- [Items from a data source]
==================================================

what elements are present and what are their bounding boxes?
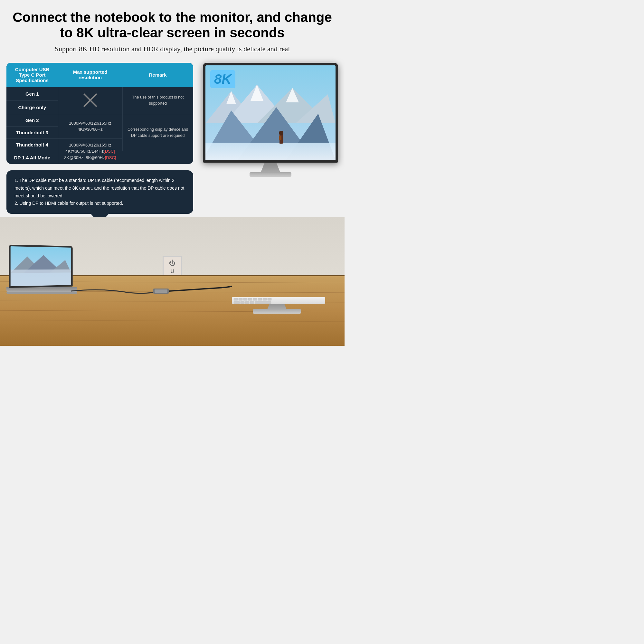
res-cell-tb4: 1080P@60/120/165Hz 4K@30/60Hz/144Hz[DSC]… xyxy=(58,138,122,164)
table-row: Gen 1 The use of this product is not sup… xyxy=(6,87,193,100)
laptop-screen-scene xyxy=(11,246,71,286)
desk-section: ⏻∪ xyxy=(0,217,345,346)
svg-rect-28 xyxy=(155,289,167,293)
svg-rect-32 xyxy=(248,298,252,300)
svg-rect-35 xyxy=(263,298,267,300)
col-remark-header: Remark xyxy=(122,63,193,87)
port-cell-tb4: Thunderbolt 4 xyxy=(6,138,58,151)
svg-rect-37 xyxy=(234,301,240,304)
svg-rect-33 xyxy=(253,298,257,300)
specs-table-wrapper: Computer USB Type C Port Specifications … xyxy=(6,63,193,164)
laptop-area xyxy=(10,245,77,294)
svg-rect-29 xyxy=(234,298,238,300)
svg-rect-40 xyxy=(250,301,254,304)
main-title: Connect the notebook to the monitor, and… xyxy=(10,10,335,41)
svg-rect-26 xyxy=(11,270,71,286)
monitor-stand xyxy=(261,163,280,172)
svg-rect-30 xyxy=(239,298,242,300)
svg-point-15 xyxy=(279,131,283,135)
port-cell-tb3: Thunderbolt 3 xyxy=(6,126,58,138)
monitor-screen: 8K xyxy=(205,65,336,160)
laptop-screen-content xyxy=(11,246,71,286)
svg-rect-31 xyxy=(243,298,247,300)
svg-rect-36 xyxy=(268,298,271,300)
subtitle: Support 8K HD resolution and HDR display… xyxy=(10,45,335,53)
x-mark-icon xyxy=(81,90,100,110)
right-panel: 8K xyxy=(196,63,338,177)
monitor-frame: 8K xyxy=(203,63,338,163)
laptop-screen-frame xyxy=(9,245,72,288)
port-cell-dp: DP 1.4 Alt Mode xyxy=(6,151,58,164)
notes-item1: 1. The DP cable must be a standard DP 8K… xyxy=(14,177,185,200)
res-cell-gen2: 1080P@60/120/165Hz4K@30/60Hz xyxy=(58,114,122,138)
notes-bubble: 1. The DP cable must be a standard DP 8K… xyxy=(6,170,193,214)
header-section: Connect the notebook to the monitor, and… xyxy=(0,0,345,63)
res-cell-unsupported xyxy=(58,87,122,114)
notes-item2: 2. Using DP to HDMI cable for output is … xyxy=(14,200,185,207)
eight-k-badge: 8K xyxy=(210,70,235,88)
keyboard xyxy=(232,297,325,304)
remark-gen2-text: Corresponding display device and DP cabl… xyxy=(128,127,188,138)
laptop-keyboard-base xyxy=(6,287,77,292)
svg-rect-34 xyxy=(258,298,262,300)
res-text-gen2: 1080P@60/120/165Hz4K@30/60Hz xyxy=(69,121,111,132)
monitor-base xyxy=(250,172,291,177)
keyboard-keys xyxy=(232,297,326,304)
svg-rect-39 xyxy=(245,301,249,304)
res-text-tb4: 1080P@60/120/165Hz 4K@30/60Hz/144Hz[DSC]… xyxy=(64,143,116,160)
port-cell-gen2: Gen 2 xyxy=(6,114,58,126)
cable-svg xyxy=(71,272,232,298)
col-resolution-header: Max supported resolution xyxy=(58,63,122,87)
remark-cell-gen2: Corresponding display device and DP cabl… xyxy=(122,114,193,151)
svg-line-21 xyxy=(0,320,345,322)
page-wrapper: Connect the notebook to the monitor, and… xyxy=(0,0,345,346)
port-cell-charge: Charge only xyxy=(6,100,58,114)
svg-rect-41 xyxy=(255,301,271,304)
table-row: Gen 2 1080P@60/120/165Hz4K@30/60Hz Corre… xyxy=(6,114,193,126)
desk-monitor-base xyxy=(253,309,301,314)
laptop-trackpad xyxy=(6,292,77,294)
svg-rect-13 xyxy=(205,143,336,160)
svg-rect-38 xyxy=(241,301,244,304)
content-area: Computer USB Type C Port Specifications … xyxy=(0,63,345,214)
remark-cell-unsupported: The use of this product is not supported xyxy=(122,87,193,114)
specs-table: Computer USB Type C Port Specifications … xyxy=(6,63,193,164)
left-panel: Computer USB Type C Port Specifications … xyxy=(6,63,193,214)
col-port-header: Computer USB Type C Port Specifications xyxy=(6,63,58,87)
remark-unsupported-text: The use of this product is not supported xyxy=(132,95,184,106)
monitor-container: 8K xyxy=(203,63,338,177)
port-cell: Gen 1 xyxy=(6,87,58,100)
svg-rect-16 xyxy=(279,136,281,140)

==================================================

- [What you need to do] Filter the entries above down to the lines that contain the word "panel".

- [Response area]
right-panel: 8K xyxy=(196,63,338,177)
left-panel: Computer USB Type C Port Specifications … xyxy=(6,63,193,214)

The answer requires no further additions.